Calculation of Peptide Isoelectric Points

The isoelectric points (pI) of the constructed peptides, statherin, and histatin 3 were determined using the calculator developed by Gauci et al.26. This approach calculates the pI of a protein and peptide at a particular pH by using user-specified pK values, and this calculation is repeated until the pH corresponding to a net charge of zero is attained. The pI values quoted were calculated using the Scansite option at pH 6.8.
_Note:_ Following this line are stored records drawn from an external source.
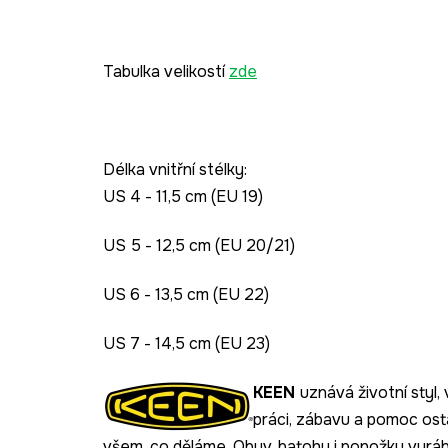
Tabulka velikostí
zde
Délka vnitřní stélky:
US 4 - 11,5 cm (EU 19)
US 5 - 12,5 cm (EU 20/21)
US 6 - 13,5 cm (EU 22)
US 7 - 14,5 cm (EU 23)
KEEN
uznává životní styl
práci, zábavu a pomoc ost
všem, co děláme. Obuv, batohy i ponožky vyrábí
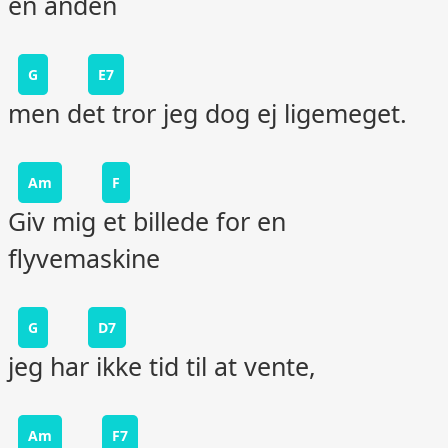
en anden
G
E7
men det tror jeg dog ej ligemeget.
Am
F
Giv mig et billede for en
flyvemaskine
G
D7
jeg har ikke tid til at vente,
Am
F7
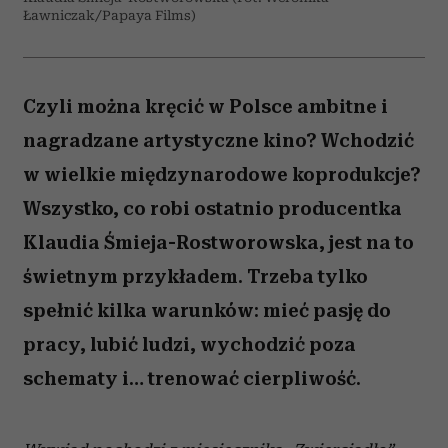
Ławniczak/Papaya Films)
Czyli można kręcić w Polsce ambitne i
nagradzane artystyczne kino? Wchodzić
w wielkie międzynarodowe koprodukcje?
Wszystko, co robi ostatnio producentka
Klaudia Śmieja-Rostworowska, jest na to
świetnym przykładem. Trzeba tylko
spełnić kilka warunków: mieć pasję do
pracy, lubić ludzi, wychodzić poza
schematy i… trenować cierpliwość.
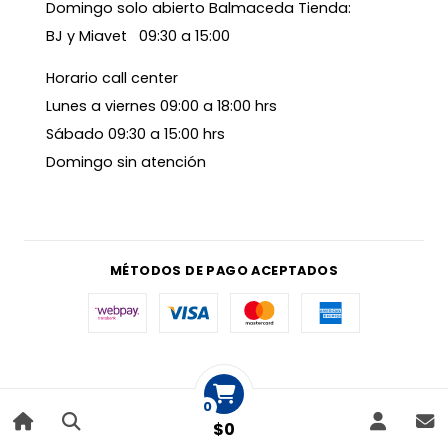
Domingo solo abierto Balmaceda Tienda:
BJ y Miavet 09:30 a 15:00
Horario call center
Lunes a viernes 09:00 a 18:00 hrs
Sábado 09:30 a 15:00 hrs
Domingo sin atención
MÉTODOS DE PAGO ACEPTADOS
0
$0
|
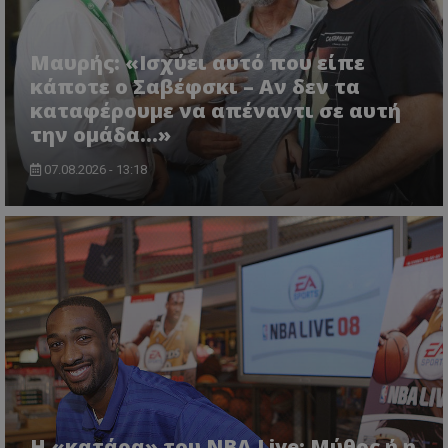
Μαυρής: «Ισχύει αυτό που είπε
κάποτε ο Σαβέφσκι – Αν δεν τα
καταφέρουμε να απέναντι σε αυτή
την ομάδα…»
07.08.2026 - 13:18
Η «κατάρα» του NBA Live: Μύθος ή η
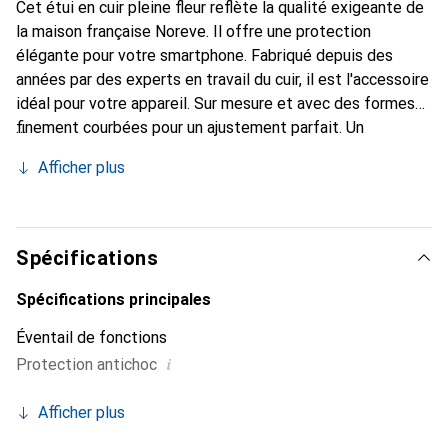
Cet étui en cuir pleine fleur reflète la qualité exigeante de
la maison française Noreve. Il offre une protection
élégante pour votre smartphone. Fabriqué depuis des
années par des experts en travail du cuir, il est l'accessoire
idéal pour votre appareil. Sur mesure et avec des formes
finement courbées pour un ajustement parfait. Un
accessoire élégant et le vêtement idéal pour votre
Afficher plus
smartphone. La marque Noreve est reconnue
internationalement pour ses produits de haute qualité et
reste toujours un bon choix pour le client exigeant.
Spécifications
Spécifications principales
Éventail de fonctions
i
Protection antichoc
Afficher plus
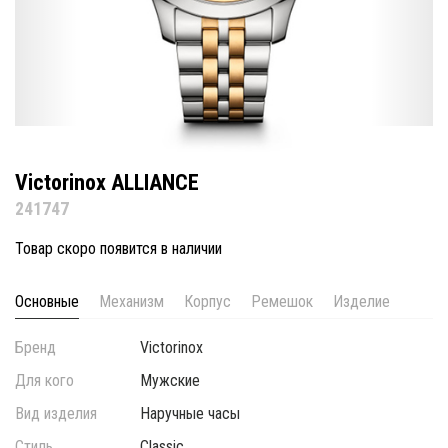
Victorinox ALLIANCE
241747
Товар скоро появится в наличии
Основные
Механизм
Корпус
Ремешок
Изделие
Бренд
Victorinox
Для кого
Мужские
Вид изделия
Наручные часы
Стиль
Classic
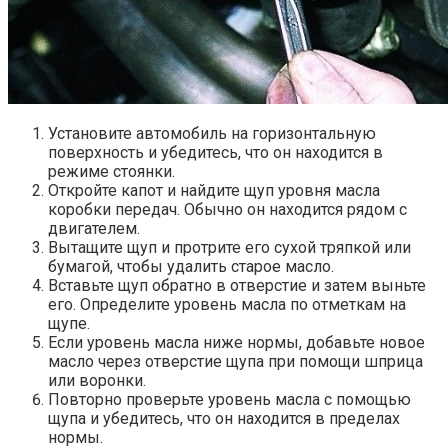
Установите автомобиль на горизонтальную
поверхность и убедитесь, что он находится в
режиме стоянки.
Откройте капот и найдите щуп уровня масла
коробки передач. Обычно он находится рядом с
двигателем.
Вытащите щуп и протрите его сухой тряпкой или
бумагой, чтобы удалить старое масло.
Вставьте щуп обратно в отверстие и затем выньте
его. Определите уровень масла по отметкам на
щупе.
Если уровень масла ниже нормы, добавьте новое
масло через отверстие щупа при помощи шприца
или воронки.
Повторно проверьте уровень масла с помощью
щупа и убедитесь, что он находится в пределах
нормы.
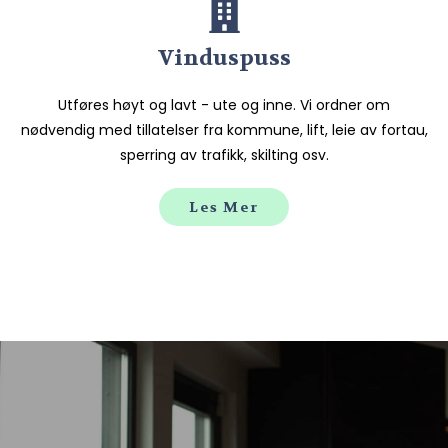
Vinduspuss
Utføres høyt og lavt - ute og inne. Vi ordner om
nødvendig med tillatelser fra kommune, lift, leie av fortau,
sperring av trafikk, skilting osv.
Les Mer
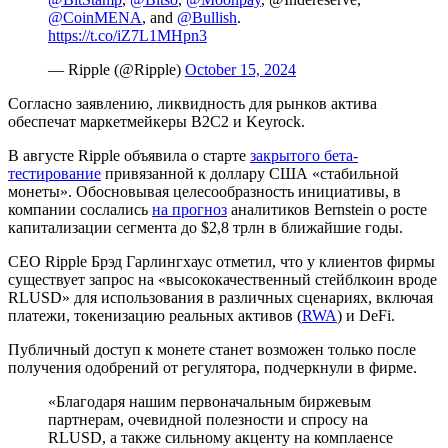
@CoinMENA
, and
@Bullish
.
https://t.co/iZ7L1MHpn3
— Ripple (@Ripple)
October 15, 2024
Согласно заявлению, ликвидность для рынков актива
обеспечат маркетмейкеры B2C2 и Keyrock.
В августе Ripple объявила о старте
закрытого бета-
тестирование
привязанной к доллару США «стабильной
монеты». Обосновывая целесообразность инициативы, в
компании сослались
на прогноз
аналитиков Bernstein о росте
капитализации сегмента до $2,8 трлн в ближайшие годы.
CEO Ripple Брэд Гарлингхаус отметил, что у клиентов фирмы
существует запрос на «высококачественный стейблкоин вроде
RLUSD» для использования в различных сценариях, включая
платежи, токенизацию реальных активов (
RWA
) и DeFi.
Публичный доступ к монете станет возможен только после
получения одобрений от регулятора, подчеркнули в фирме.
«Благодаря нашим первоначальным биржевым
партнерам, очевидной полезности и спросу на
RLUSD, а также сильному акценту на комплаенсе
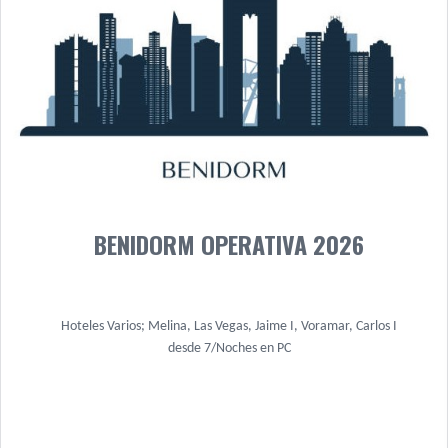
BENIDORM OPERATIVA 2026
Hoteles Varios; Melina, Las Vegas, Jaime I, Voramar, Carlos I
desde 7/Noches en PC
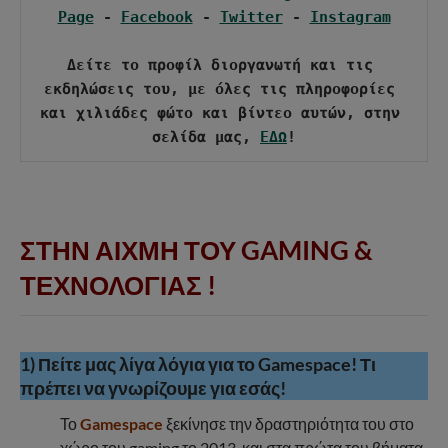
Page
 - 
Facebook
 - 
Twitter
 - 
Instagram
Δείτε το προφίλ διοργανωτή και τις 
εκδηλώσεις του, με όλες τις πληροφορίες 
και χιλιάδες φώτο και βίντεο αυτών, στην 
σελίδα μας, 
ΕΔΩ
ΣΤΗΝ ΑΙΧΜΗ ΤΟΥ GAMING &
ΤΕΧΝΟΛΟΓΙΑΣ !
1) Πείτε μας λίγα λόγια για το Gamespace! Τι
πρέπει να γνωρίζουμε για εσάς!
Το
Gamespace
ξεκίνησε την δραστηριότητα του στο
χώρο του gaming το 2013, και στα πρώτα του βήματα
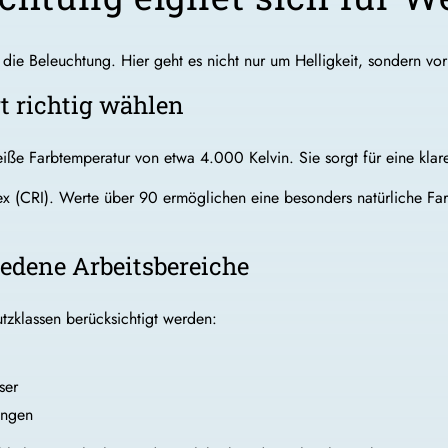
die Beleuchtung. Hier geht es nicht nur um Helligkeit, sondern vor
t richtig wählen
iße Farbtemperatur von etwa 4.000 Kelvin. Sie sorgt für eine klare 
 (CRI). Werte über 90 ermöglichen eine besonders natürliche Farb
iedene Arbeitsbereiche
zklassen berücksichtigt werden:
ser
ungen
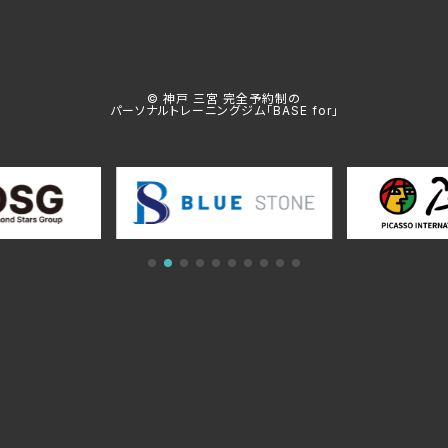
© 神戸 三宮 完全予約制の
パーソナルトレーニングジム「BASE for」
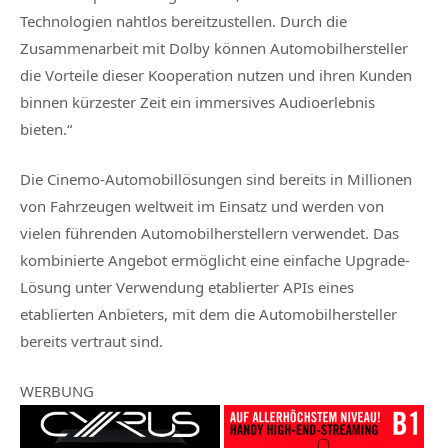
Technologien nahtlos bereitzustellen. Durch die
Zusammenarbeit mit Dolby können Automobilhersteller
die Vorteile dieser Kooperation nutzen und ihren Kunden
binnen kürzester Zeit ein immersives Audioerlebnis
bieten.“
Die Cinemo-Automobillösungen sind bereits in Millionen
von Fahrzeugen weltweit im Einsatz und werden von
vielen führenden Automobilherstellern verwendet. Das
kombinierte Angebot ermöglicht eine einfache Upgrade-
Lösung unter Verwendung etablierter APIs eines
etablierten Anbieters, mit dem die Automobilhersteller
bereits vertraut sind.
WERBUNG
Microtiter Plate HA-inhibition Assay

A 96-well microtiter plate was coated with 80 µl peptides (of concentrations ranging from 0.9 to 9 µM) in a buffer containing 50 mM 4-(2-hydroxyethyl)-1-piperazineethanesulfonic acid (HEPES) and 150 mM NaCl (pH 7.4) at room temperature, 23 °C (RT) for 1 h. Thereafter, 10 µL of a solution containing 10 mM KH2PO4, 20 mM Na2HPO4, and 150 mM NaCl (pH 7.4) and 10 µL of a second solution containing 50 mM CaCl2, 50 mM HEPES, and 150 mM NaCl (pH 7.4) were added to each well. The resulting 100-µL solution was incubated at RT for 4 h for HA crystal formation. After this period, the solution was carefully removed using a micropipette, keeping the HA crystals at the bottom of the well. Furthermore, 5% alizarin red S (pH 4.2) was added to the well and incubated for 1 min to stain the calcium ions present in the HA crystals. Immediately after, the stain solution was removed using a micropipette, and 100 µL of 100 mM cetylpyridinium chloride was added to each well and incubated at RT for 1 h. A control sample well was treated in the same way as above, without the addition of protein or peptides. Calcium ions from the HA crystals formed during the experiment were analyzed spectrophotometrically at 560 nm by using a microplate reader to evaluate the effect of the tested peptides on HA inhibition12. In addition, IC50 value was calculated for all tested constructed peptides.

An additional experiment was performed to verify the potential synergistic effect of HA crystal growth inhibition when DR9 and RR14 share the same environment. A buffer solution containing 50 mM HEPES and 150 mM NaCl (pH 7.4) containing an equal number of DR9 and RR14 molecules was incubated at RT for 1 h. Final concentrations ranging from 0.9 to 9 µM of DR9 and RR14, DR9, RR14, and DR9-RR14 were used here. After this initial peptide incubation, experiments for HA crystal growth inhibition were performed as described above12.

Statistical analysis

ANOVA and a Student-Newman-Keuls test for pair-wise comparisons performed to compare the peptide groups. A p value of <0.05 was considered statistically significant.